Making Molokony at home is a lesson in patience so you may just be better off eating out. If I can offer one tip to eating moloknoy, it is this: make sure to eat it warm/hot.
When it cools it becomes stickier and a little harder to eat.
Nile perch, also known as Goliath perch, Giwan ruwa (Water elephant) in Hausa and Mputa in parts of Uganda, is the largest kind of edible fish in Ugandan waters.
Although not native to Lake Victoria, Nile perch is dearly loved in Uganda. The giant fish is good as a stew and great deep fried. If you do fry it at home though, do it with all the windows open because you’ll have to wash the aroma of fish off your walls afterwards.
You’ll probably have to wash the walls even if you keep the windows open but it is absolutely worth it. With all the debate going on about the export of this fish and the limited amount left for the local market, be sure to get a taste before it becomes too scarce to buy.
This one is on my own must-eat list for this year.
Nang-nang are small fish that you can eat as a snack. The tale goes that when you chew them, the texture is close to that of fried grasshoppers. Although they are hard to come by in other places in Uganda, they are easy to find in West Nile and specifically in Pakwach.
Luwombo shows up on every Ugandan food list and for good reason, it is delicious. The aroma that comes from the steamed banana leaves is incomparable.

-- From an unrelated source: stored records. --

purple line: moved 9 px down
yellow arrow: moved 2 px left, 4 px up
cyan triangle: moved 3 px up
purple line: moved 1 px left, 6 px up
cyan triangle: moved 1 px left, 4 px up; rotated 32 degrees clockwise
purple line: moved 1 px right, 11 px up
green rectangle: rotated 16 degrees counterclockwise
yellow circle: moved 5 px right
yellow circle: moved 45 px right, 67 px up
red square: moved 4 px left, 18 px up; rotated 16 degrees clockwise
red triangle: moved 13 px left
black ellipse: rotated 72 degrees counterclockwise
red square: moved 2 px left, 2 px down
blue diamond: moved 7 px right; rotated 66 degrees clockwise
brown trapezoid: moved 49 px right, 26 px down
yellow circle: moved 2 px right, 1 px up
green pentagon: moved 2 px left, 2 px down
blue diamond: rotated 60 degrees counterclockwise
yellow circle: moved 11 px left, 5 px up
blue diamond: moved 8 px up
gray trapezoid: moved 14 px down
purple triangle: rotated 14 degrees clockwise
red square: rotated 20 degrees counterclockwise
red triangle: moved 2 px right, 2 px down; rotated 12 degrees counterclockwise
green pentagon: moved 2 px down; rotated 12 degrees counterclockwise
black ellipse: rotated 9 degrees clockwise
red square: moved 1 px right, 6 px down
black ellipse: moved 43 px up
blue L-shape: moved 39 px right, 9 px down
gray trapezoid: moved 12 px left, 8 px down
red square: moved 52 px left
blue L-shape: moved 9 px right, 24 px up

If you get into the habit of eating luwombo, you will find sauces cooked any other way to be utterly tasteless. Which is ironic since spices are limited in the preparation of luwombo.
Luwombo is a method of cooking that involves wrapping sauce; beef, chicken, groundnuts in banana leaves and steaming them. The result? Tender, juicy, smokey aromatic meals.

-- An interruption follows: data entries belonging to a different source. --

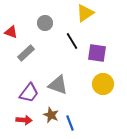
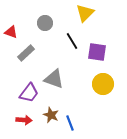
yellow triangle: rotated 12 degrees counterclockwise
purple square: moved 1 px up
gray triangle: moved 4 px left, 6 px up
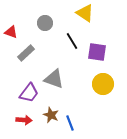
yellow triangle: rotated 42 degrees counterclockwise
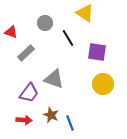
black line: moved 4 px left, 3 px up
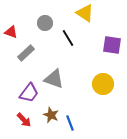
purple square: moved 15 px right, 7 px up
red arrow: rotated 42 degrees clockwise
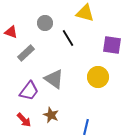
yellow triangle: rotated 18 degrees counterclockwise
gray triangle: rotated 15 degrees clockwise
yellow circle: moved 5 px left, 7 px up
purple trapezoid: moved 2 px up
blue line: moved 16 px right, 4 px down; rotated 35 degrees clockwise
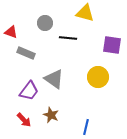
black line: rotated 54 degrees counterclockwise
gray rectangle: rotated 66 degrees clockwise
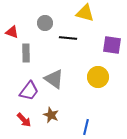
red triangle: moved 1 px right
gray rectangle: rotated 66 degrees clockwise
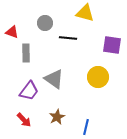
brown star: moved 6 px right, 2 px down; rotated 21 degrees clockwise
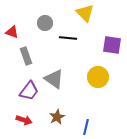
yellow triangle: rotated 30 degrees clockwise
gray rectangle: moved 3 px down; rotated 18 degrees counterclockwise
red arrow: rotated 28 degrees counterclockwise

One of the first reasons to try grasshoppers is because they are rare. A true delicacy.
They are like a flower that blooms only seasonally. You have to get them while they are hot, literally. Grasshoppers have shifted from being cheap insects that were gathered outside homes to a huge money maker. When they are in season, everybody wants a bite. Sure, some people can store them and sell them off peak time but they never taste quite right.
If you are still working up the courage to put an insect into your mouth, take heart, there are two seasons in May and November. So you have until then to gather your courage. By the way, unlike some photos I saw online, we eat them with wings and legs removed.
Ntula AKA Garden eggs
When I first heard the name White garden egg, it took a while for it to register. There are so many varieties of these berries in Uganda, the white garden eggs and the green ones are just a few examples. Steamed or fried, they make a great side to a main dish. Mixed with other vegetables, they can make a rich veggie sauce for those who want to give meat a break.
We can’t mention ntula without talking about Katunkuma, bitter berries. These are steamed and served as a side food. The name doesn’t lie, they are bitter. If you have never tried them, do give them a go alongside avocado or something sweet like pumpkin to take the edge off. However, they are said to be very effective in the management of blood pressure.
Are all of these ‘Ugandan dishes’? What makes a dish Ugandan? Is it the rate at which it is consumed or its genetic roots? A bit of both perhaps. While it may be hard to trace the origins of some of these foods, it is also hard to divorce most of them from our identity.
Here’s a bonus for you: Steamed cassava
Bear with me here but cassava cooked this way can actually be enjoyable. In a world filled with spicy fried things, isn’t it just great to have a piece of cassava that has nothing added to it at all? Some say bland, I say refreshing and open to interpretation.